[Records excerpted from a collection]
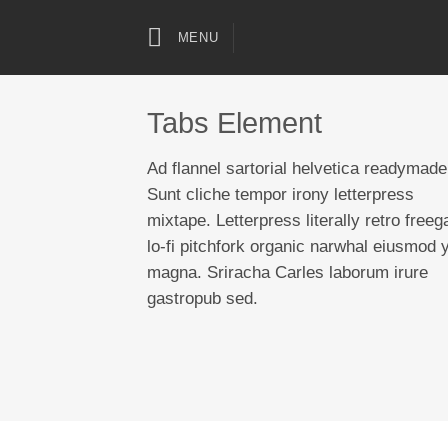
Skip
to
MENU
content
Tabs Element
Ad flannel sartorial helvetica readymade
Sunt cliche tempor irony letterpress
mixtape. Letterpress literally retro freeg
lo-fi pitchfork organic narwhal eiusmod 
magna. Sriracha Carles laborum irure
gastropub sed.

[About this task] Reproduce exactly what appears from the line containing "Tabs Element" down to the final line of the data.

[Your solution]
Tabs Element
Ad flannel sartorial helvetica readymade
Sunt cliche tempor irony letterpress
mixtape. Letterpress literally retro freeg
lo-fi pitchfork organic narwhal eiusmod 
magna. Sriracha Carles laborum irure
gastropub sed.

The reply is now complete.